タブラ・ラサ

こんにちは、本日のリレー日記を担当させていただきます、総合政策学部3年の小田切伊織です。

暦上では立春を迎えたものの、まだまだ厳しい寒さが続いております。早く暖かな春が来てほしいと願う一方で、間もなくやってくる恒例の花粉シーズンを想像すると、少し憂鬱な気分にもなります。季節の変わり目ですので、皆様も体調には十分お気を付けください。

最近、自分自身の「更新」について考える機会が多くありました。最上級生として部を率いる立場にありながら、知らず知らずのうちに思考が凝り固まってはいないか。今自分が持っている知見や判断のものさしは、果たして今のチームにとって最善なのか。そんな自問自答の中で感じたことを共有できればと思います。

近代哲学の概念によれば、私たちは生まれたとき、何も書かれていない白紙のような存在であるといいます。もしそれが本当なら、今の私という人間を形作っている複雑な模様——これまでの成功や失敗、出会った人からかけられた言葉、あるいは自分自身の譲れないこだわりなどは、すべて後天的に書き込まれた「跡」に過ぎないということになります。

ふと、自分のこれまでの歩みを振り返ってみました。技の習得に向けて、幾度となくトライアンドエラーを繰り返した時間。トップとしてチームをまとめ、多様な価値観を持つ仲間たちと言葉を交わしてきた経験。それらは確実に、私の石板に深く、消えない刻印を残しています。時には、その刻印の多さに迷い、リーダーとしての責任に難しさを感じることもあります。しかし、それこそが「私」という固有の存在を証明し、今の自分を支える背骨になっているのだとも感じます。

もし明日の朝、目が覚めたときに自分の一部が再び「白紙」に戻っていたらどうでしょうか。昨日までの先入観や「こうあるべき」という固定観念を脱ぎ捨て、まるで初めて世界を見る子供のような目で物事を捉え直す。そうすることで、今行き詰まっている自分自身の悩みや、チームが直面している課題に対しても、全く新しい解が見つかるかもしれません。
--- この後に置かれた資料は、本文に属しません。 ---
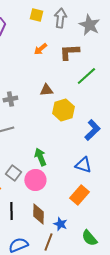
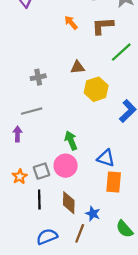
orange arrow: (40, 49) -> (71, 23), turned 88
blue triangle: (83, 165) -> (106, 158), moved
gray square: (13, 173) -> (41, 171), moved, turned 35
orange rectangle: (79, 195) -> (114, 182), turned -36

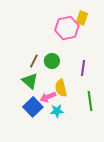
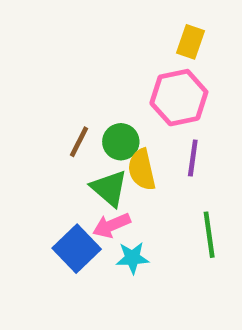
pink hexagon: (67, 28) -> (179, 98), moved
green triangle: (30, 81) -> (109, 188), moved
yellow semicircle: (61, 88) -> (142, 170), moved

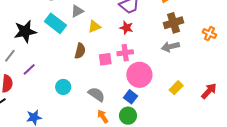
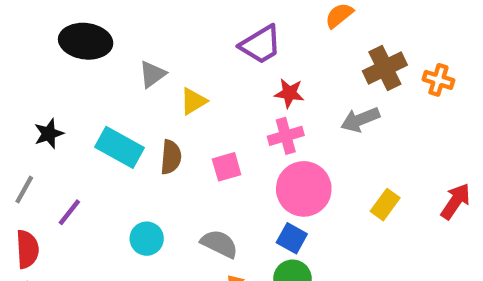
cyan rectangle: (55, 23) -> (119, 147), moved
brown cross: (174, 23) -> (385, 68), moved
red star: (126, 28) -> (289, 93), moved
black star: (25, 31) -> (49, 134), size x0.6
pink cross: (125, 53) -> (286, 136), moved

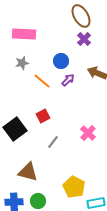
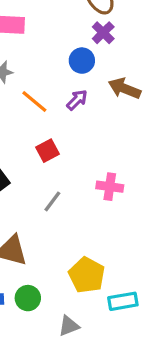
blue circle: (61, 61) -> (82, 61), moved
red square: (43, 116) -> (47, 151), moved
pink cross: (88, 133) -> (110, 187), turned -35

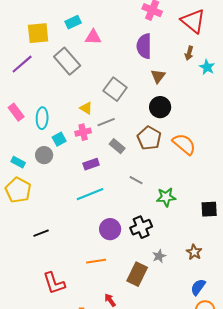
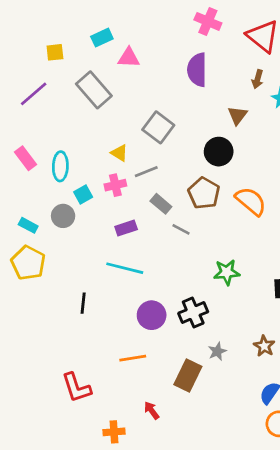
yellow square: (38, 33) -> (55, 52), size x0.6
brown triangle: (158, 76) -> (237, 115), moved
gray line: (136, 180) -> (181, 229), moved
cyan line: (90, 194) -> (125, 268), turned 36
black line: (41, 233) -> (83, 303), moved, turned -63

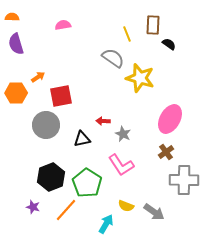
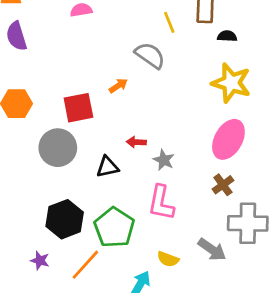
black semicircle: (169, 44) -> (227, 36), turned -32
orange arrow: (38, 77) -> (118, 86), moved
yellow star: (140, 78) -> (231, 83), moved
pink L-shape: (121, 165) -> (161, 203), turned 44
gray arrow: (154, 212) -> (212, 249), moved

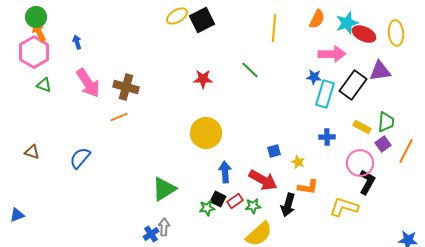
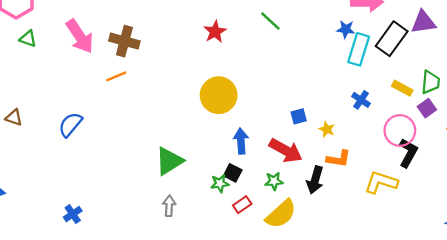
red star: (203, 79) -> (215, 32), turned -30
blue cross: (327, 137) -> (361, 100), turned 35
red rectangle: (235, 201) -> (242, 205), moved
blue cross: (151, 234) -> (73, 214), moved

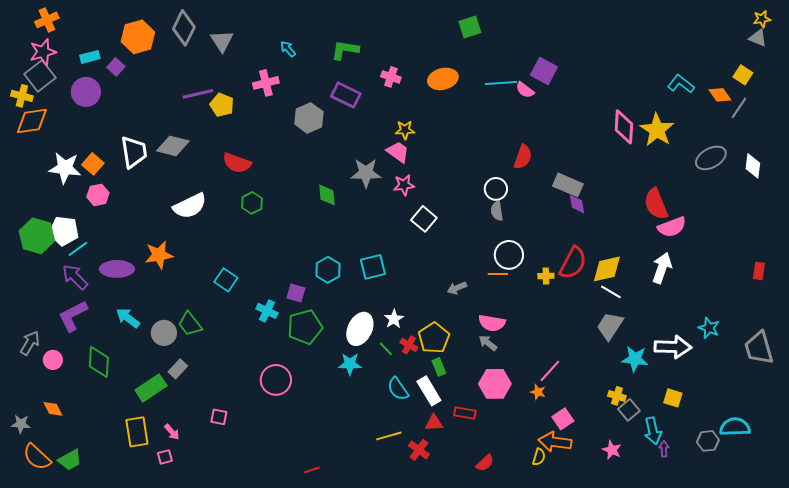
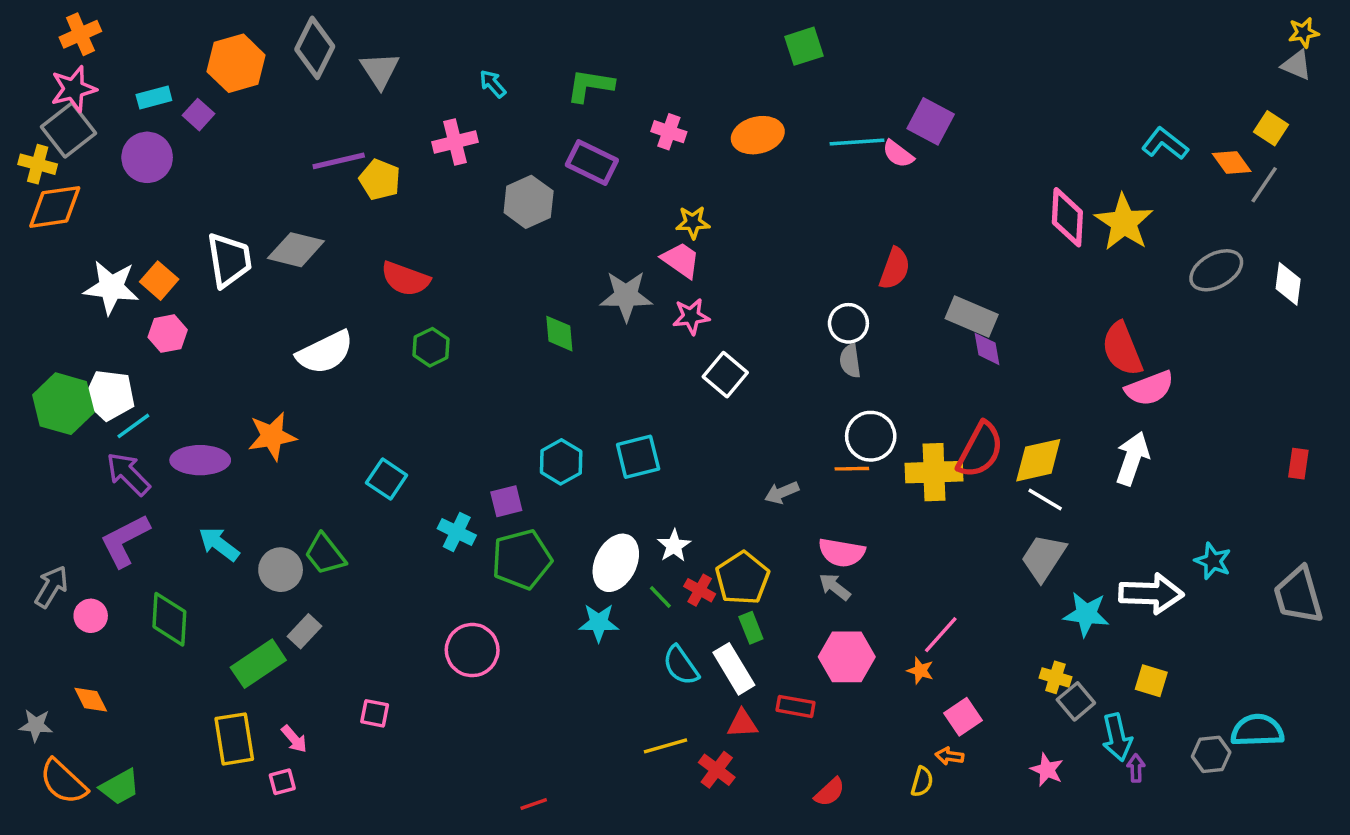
yellow cross: (546, 276) -> (934, 472), size x2.0
purple square: (296, 293) -> (506, 501), turned -30
orange arrow: (555, 442) -> (949, 756), size x0.5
すべてを白紙に戻すことはできませんが、心のどこかに常に「書き換え可能な余白」を残しておきたいと感じます。経験を積み重ねていく強さと、時にはそれを手放して真っ新な状態から学び直すしなやかさ——この相反する要素の両立こそが、体操という飽くなき探求が続く競技において、そして変化し続けるチームを導く上で、最も必要な姿勢なのだと今は考えています。

凝り固まった思考を一度解き放ち、真っ白なキャンバスにまた新しい理想を描き込んでいく。そんな「自己更新」を繰り返しながら、一歩ずつ前に進んでいければと思います。今後とも、よろしくお願いいたします。

拙い文章となってしまいましたが、以上で今回のリレー日記とさせていただきます。ご精読ありがとうございました。